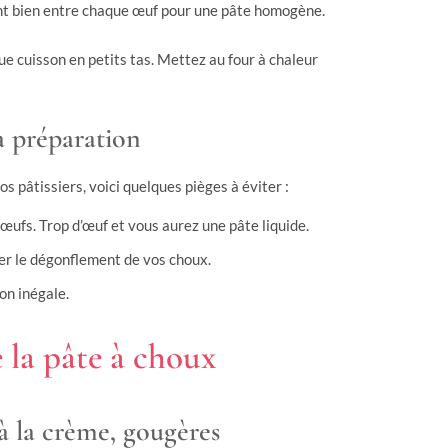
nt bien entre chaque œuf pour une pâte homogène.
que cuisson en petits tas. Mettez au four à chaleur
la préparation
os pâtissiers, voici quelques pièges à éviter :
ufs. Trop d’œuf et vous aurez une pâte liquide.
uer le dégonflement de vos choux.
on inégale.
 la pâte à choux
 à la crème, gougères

___

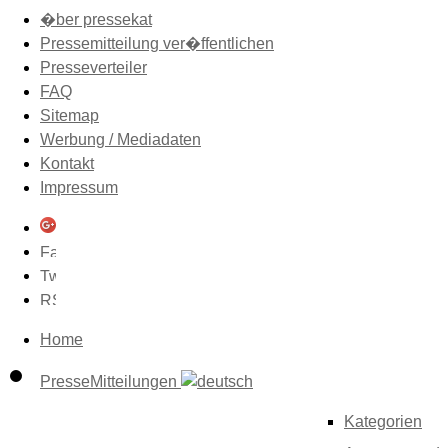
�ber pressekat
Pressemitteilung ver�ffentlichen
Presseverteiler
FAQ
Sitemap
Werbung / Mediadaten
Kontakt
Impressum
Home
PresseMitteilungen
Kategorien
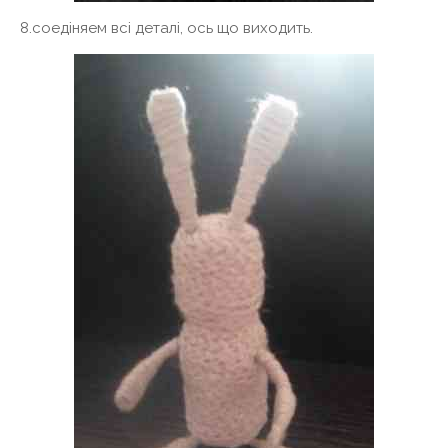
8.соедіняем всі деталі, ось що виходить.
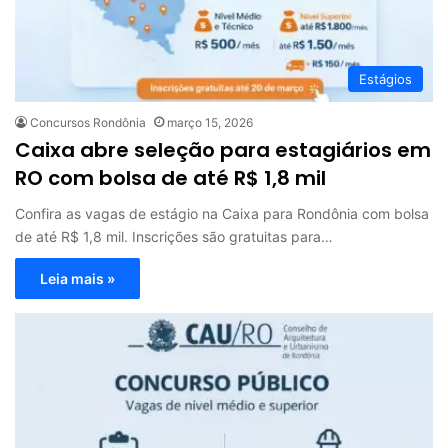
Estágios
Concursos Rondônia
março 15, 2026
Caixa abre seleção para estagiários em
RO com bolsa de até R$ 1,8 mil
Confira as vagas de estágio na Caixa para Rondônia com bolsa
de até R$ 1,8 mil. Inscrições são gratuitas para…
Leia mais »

___

* INSTRUCTIONS TO FOLLOW:
Give only the number of lines in the records that include the word "bolsa".

* SOLUTION FOR THIS TASK:
2